Bisphosphonates, such as alendronate, promote osteoclast apoptosis through several mechanisms, including inhibiting protein prenylation and blocking mevalonate metabolism (81). Bisphosphonate reduces edema and the rate of remodeling, which contracts the remodeling spaces and prevents the progression of bone collapse (82). Bone formed during alendronate treatment is histologically normal (83–86) and the treatment appears to offer the greatest protection against fracture. Bisphosphonates are antiresorptive agents that act by inhibiting the action of mature osteoclasts on bone. They transiently stimulate the proliferation and increase the differentiation of pro-osteoblasts, increase the production of the antiresorptive protein osteoprotegerin by osteoblasts, and decrease edema at the site of ONFH, possibly through their anti-inflammatory action.

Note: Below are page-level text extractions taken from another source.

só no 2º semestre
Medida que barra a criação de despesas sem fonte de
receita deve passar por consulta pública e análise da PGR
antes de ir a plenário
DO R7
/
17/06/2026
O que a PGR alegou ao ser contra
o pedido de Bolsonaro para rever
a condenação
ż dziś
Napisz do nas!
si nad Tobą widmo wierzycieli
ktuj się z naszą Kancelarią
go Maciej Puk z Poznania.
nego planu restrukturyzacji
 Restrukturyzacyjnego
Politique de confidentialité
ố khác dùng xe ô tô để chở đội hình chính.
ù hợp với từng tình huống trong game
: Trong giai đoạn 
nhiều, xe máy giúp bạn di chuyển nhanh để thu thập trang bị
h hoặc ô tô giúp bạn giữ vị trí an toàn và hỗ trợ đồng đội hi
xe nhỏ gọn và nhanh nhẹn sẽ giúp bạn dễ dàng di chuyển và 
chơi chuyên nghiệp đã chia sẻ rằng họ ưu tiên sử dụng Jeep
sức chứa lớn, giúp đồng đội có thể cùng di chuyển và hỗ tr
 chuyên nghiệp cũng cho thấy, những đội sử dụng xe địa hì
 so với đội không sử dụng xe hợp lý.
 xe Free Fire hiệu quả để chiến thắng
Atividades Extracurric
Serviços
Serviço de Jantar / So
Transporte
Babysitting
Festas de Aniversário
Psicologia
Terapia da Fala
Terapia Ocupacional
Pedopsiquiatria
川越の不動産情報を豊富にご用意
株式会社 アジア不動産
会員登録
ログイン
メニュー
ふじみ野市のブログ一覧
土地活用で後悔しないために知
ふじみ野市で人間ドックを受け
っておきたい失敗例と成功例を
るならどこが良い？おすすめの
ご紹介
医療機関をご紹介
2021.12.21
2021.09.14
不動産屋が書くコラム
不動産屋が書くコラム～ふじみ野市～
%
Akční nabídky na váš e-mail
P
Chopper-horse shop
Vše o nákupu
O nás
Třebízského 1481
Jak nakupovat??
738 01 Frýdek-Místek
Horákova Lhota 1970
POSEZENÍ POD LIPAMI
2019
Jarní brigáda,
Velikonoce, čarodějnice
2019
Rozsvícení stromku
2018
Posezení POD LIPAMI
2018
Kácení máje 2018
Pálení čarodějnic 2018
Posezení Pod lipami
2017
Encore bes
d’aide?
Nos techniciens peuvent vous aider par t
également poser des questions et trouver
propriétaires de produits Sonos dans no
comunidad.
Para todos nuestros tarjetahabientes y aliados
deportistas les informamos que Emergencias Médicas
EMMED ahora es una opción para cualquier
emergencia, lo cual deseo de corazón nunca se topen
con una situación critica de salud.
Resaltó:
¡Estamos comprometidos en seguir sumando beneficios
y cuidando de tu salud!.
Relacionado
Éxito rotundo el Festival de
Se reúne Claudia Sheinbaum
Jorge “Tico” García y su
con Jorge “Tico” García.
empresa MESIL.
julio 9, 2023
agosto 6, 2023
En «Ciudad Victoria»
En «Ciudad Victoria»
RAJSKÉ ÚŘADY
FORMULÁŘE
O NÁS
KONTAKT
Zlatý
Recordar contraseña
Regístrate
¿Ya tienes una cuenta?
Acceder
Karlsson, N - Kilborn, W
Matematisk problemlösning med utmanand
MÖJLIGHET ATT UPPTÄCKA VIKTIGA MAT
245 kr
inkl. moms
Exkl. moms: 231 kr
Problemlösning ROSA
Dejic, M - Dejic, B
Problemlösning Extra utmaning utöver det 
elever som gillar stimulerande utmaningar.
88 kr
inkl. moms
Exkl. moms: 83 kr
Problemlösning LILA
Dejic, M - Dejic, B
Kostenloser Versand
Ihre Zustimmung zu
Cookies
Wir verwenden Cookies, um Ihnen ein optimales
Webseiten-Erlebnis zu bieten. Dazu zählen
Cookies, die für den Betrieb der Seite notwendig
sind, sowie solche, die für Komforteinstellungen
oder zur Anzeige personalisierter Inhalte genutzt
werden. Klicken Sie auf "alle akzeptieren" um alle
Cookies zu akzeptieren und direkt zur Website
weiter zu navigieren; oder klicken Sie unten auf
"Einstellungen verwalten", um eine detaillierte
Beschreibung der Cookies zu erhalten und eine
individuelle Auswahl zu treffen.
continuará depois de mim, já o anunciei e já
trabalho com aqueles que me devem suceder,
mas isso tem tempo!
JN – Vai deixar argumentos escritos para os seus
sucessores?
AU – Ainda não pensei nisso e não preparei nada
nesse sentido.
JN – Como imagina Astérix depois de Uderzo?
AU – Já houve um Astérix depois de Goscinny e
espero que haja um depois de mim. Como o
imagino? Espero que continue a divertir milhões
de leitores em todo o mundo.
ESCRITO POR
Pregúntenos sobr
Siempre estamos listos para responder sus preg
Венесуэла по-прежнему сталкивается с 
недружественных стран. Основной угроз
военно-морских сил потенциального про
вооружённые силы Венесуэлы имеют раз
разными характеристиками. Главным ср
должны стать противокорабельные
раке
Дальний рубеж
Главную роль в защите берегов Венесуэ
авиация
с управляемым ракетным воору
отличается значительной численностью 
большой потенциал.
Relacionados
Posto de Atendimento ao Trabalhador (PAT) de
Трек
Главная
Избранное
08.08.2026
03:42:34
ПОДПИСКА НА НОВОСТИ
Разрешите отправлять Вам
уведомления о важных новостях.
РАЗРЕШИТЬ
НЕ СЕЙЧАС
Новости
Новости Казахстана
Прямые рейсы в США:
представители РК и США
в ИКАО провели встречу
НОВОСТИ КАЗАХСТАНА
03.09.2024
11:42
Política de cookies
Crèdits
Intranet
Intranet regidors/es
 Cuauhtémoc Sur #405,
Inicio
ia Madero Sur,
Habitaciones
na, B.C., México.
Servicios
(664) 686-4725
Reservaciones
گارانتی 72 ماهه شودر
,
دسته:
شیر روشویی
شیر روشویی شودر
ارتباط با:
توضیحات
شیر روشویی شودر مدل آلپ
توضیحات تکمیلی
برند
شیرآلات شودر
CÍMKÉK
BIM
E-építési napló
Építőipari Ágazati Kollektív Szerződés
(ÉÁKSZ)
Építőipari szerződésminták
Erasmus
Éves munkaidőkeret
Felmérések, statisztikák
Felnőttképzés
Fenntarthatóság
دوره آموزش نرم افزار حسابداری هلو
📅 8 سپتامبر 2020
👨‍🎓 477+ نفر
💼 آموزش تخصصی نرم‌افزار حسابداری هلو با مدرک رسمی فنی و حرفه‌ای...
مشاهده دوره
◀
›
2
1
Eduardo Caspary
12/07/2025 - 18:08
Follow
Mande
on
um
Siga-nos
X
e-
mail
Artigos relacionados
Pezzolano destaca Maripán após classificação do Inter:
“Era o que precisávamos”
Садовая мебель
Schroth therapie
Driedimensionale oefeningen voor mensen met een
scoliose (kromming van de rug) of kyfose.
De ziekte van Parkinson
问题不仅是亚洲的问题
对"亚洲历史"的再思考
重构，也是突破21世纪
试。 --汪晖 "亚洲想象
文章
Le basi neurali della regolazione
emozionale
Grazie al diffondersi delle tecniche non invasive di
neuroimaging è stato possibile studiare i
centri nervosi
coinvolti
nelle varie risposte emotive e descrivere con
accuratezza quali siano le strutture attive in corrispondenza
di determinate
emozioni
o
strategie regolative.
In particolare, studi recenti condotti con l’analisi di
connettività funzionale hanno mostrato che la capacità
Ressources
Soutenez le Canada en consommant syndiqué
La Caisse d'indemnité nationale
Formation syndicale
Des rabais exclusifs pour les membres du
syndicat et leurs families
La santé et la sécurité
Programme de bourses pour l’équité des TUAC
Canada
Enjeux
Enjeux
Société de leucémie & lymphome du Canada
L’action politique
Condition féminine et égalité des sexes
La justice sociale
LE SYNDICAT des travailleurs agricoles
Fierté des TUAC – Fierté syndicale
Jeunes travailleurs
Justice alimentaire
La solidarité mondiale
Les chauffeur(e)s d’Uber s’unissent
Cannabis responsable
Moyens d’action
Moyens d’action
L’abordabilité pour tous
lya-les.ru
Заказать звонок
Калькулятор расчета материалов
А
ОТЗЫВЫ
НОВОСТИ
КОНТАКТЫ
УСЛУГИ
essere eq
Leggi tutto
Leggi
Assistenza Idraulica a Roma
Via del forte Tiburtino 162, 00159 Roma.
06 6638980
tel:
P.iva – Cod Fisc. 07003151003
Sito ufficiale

Agarwala et al (87) treated 69 patients with ONFH with alendronate. The disease duration was 0–36 months. The treatment decreased pain and disability within a few weeks and reduced progressive bone collapse, thus positively altering the progress of ONFH. Alendronate is an antiresorptive agent which reduces edema, the risk of fracture, and the rate of remodeling, thereby contracting the remodeling spaces and preventing the progression of bone collapse.

Although bisphosphonates, including alendronate and zoledronate, have revolutionized treatment for ONFH and osteoporosis, a number of studies (88–94) have demonstrated a serious complication of osteonecrosis in the jaw, which has been the subject of much media attention and resulted in patients at risk of ONFH refusing treatment with bisphosphonates. Outeiriño-Fernández (89) reviewed studies on osteonecrosis of the jaw and concluded that alendronate was the bisphosphonate used in the majority of cases, with a mean duration of treatment prior to jaw osteonecrosis of 48.3 months.

In summary, bisphosphonates have revolutionized the treatment of ONFH; however, they carry an increased risk of bisphosphonate-related osteonecrosis of the jaw. Thus, monitoring should be increased in order to prevent the disadvantages associated with these drugs.